Dice “vuelven a ir mal” porque Gabriela ya ha pasado por momentos complicados, de los que aún resurgen coletazos. Mientras se resguarda de la lluvia junto a las instalaciones del Samur Social, siempre pegada a su carrito de poliespán cargado de comida, García recuerda sus primeros años en Madrid, durmiendo en “un trastero” alquilado en la vivienda de otra familia. “Dormíamos en una cama de 80 metros. Si uno se daba la vuelta, el otro se caía”, comenta entre risas.
“Nunca me he quedado sin techo; sin comer, sí”, describe la mujer. “Sé qué es pasar hambre y sé qué es sufrir”. Su situación económica empeoró cuando su marido cayó enfermo, por lo que dejó de trabajar y acabó perdiendo su tarjeta de residencia, sostiene García. “Mi marido no tiene papeles, es indocumentado y no puedo tramitar la reagrupación familiar porque no tengo un contrato de ocho horas”, lamenta Gabriela.
Sus ojos comienzan a enrojecerse cuando menciona las razones de la pérdida de los papeles de su esposo, que derivaron en esa época oscura que ahora le impulsa a estar, en plena noche y bajo la lluvia, en busca de personas a las que apoyar. “Tenía papeles, pero tiene un ojo de cristal… Cuando consiguió la documentación, le salió un trabajo con contrato, pero al mes se le infectó, se le engangrenó. Entonces empezamos a ir a médicos tras médicos… Ahí es cuando yo he sabido qué es no tener que comer. Luego le denegaron la residencia por falta de cotización y desde 2011 no tiene los papeles”, detalla Gabriela, quien mantiene a su familia como empleada doméstica y no tiene un salario fijo al mes, sino que depende del número de horas realizadas.
“Para mí es difícil. Solo tengo un contrato fijo de cuatro horas, y mi marido no tiene otro respaldo para regularizar su situación.
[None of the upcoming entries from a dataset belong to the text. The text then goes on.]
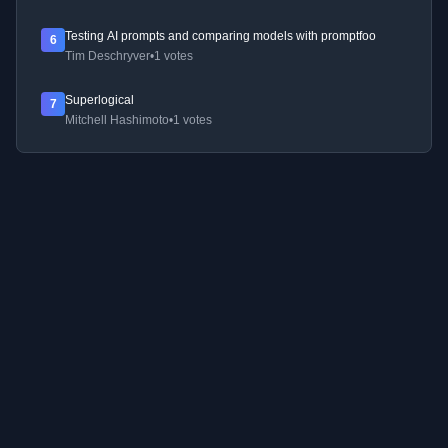
Testing AI prompts and comparing models with promptfoo
6
Tim Deschryver
•
1 votes
Superlogical
7
Mitchell Hashimoto
•
1 votes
Aunque ahora a él le están llamando más para trabajar como pintor”, agradece la mujer. “Si ahora puedo costearme un piso, es porque trabajo mucho, me deslomo, para llegar a hacerlo”.
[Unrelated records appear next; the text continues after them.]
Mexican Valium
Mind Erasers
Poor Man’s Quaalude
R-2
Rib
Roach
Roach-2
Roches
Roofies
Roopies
En ese punto de inflexión entre la época más difícil de su familia y la actualidad, aparece la Red Popular de Solidaridad Latina-Carabanchel. Una amiga le habló de ellos y se acercó a preguntar. Fue cuando empezó a participar en la recogida de alimentos de la red: algunos miembros acuden al supermercado para informar a la gente de la situación de las 30 familias en riesgo de exclusión social que conforman la asociación y pedir la donación de comida. Entonces, comenzó a ahorrarse los cerca de 200 euros que gastaba en alimentación. Empezó a sentirse menos ahogada. “Sólo gasto en carne y patatas; nosotros tomamos mucha patata”, dice con alegría. “He estado muy mal y me han echado una mano. Son como mi segunda familia”.
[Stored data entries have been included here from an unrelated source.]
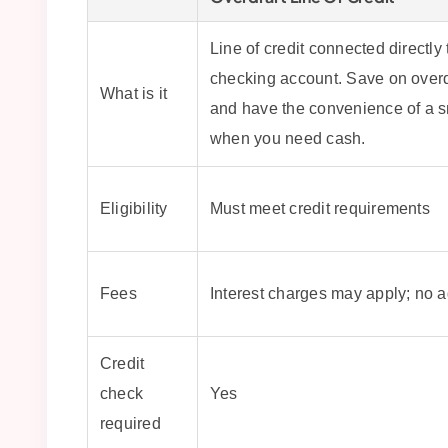
Line of credit connected directly 
checking account. Save on overd
What is it
and have the convenience of a s
when you need cash.
Eligibility
Must meet credit requirements
Fees
Interest charges may apply; no 
Credit
check
Yes
required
Aunque su respuesta a la situación de los solicitantes de asilo es desinteresada, Gabriela reconoce confiar en el karma: “Por estas cosas que estoy haciendo sé que vamos a conseguir algo bueno”. Llega a pensar en arreglar el cuarto de su hijo, donde el niño pequeño se niega a dormir ante sus miedos nocturnos, para acomodar a las personas que pretende acoger en sustitución del único sofá que ahora puede ofrecerles. “Ahora metemos trastos, pero estamos pensando en habilitarla”.
Este miércoles, un día más, Gabriela ha salido pitando del trabajo. A las 16 horas llegó a una casa repleta de gente. Además de Julián y Alejandra, otra pareja había acudido al pequeño apartamento de la mujer boliviana para resguardarse del frío durante el día. Ha recibido a Leonardo y Marcela porque el albergue municipal donde han logrado quedarse las últimas noches solo permite pernoctar.
Entre tarea y tarea, la vecina boliviana tenía que recoger a su hijo mayor en el colegio. Mientras, Julian y Gabriela se encargaron de quedarse con el pequeño, el mismo que un día antes se extrañaba por la llegada de gente nueva a su casa.
Resuena el eco de aquella frase repetida hasta la saciedad por Gabriela: “Sé que en un futuro, si lo necesito, alguien me apoyará. Como a mí me echaron una mano entonces”.